▶ [Exercise brief] Go to the line holding "Aero India 2025 | Project Director" in the entries below and write out exactly every line down to and including the line holding "dependency between 1.0-SNAPSHOT".

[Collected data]

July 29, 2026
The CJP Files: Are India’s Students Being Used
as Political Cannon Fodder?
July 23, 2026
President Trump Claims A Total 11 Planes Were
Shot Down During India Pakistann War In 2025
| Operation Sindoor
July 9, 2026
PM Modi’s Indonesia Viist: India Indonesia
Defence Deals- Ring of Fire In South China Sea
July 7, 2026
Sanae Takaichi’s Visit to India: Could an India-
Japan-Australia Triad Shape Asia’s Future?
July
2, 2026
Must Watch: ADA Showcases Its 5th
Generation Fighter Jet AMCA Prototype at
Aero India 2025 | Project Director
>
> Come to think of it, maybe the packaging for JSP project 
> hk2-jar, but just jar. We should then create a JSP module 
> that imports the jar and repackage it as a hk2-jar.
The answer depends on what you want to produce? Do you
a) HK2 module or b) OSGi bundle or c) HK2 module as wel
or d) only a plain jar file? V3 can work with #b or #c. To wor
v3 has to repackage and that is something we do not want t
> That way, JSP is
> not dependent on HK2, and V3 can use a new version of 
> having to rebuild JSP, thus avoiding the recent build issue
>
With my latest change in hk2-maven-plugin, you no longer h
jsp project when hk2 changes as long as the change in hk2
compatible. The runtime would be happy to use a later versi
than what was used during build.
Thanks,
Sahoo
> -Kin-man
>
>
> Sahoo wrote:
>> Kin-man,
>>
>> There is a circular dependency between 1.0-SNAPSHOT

--

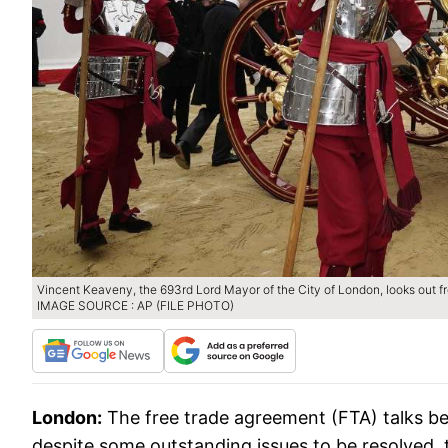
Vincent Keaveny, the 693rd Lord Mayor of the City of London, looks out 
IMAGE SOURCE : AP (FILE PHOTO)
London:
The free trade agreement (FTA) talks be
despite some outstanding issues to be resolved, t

▶ [Answer to this problem]
Aero India 2025 | Project Director
>
> Come to think of it, maybe the packaging for JSP project 
> hk2-jar, but just jar. We should then create a JSP module 
> that imports the jar and repackage it as a hk2-jar.
The answer depends on what you want to produce? Do you
a) HK2 module or b) OSGi bundle or c) HK2 module as wel
or d) only a plain jar file? V3 can work with #b or #c. To wor
v3 has to repackage and that is something we do not want t
> That way, JSP is
> not dependent on HK2, and V3 can use a new version of 
> having to rebuild JSP, thus avoiding the recent build issue
>
With my latest change in hk2-maven-plugin, you no longer h
jsp project when hk2 changes as long as the change in hk2
compatible. The runtime would be happy to use a later versi
than what was used during build.
Thanks,
Sahoo
> -Kin-man
>
>
> Sahoo wrote:
>> Kin-man,
>>
>> There is a circular dependency between 1.0-SNAPSHOT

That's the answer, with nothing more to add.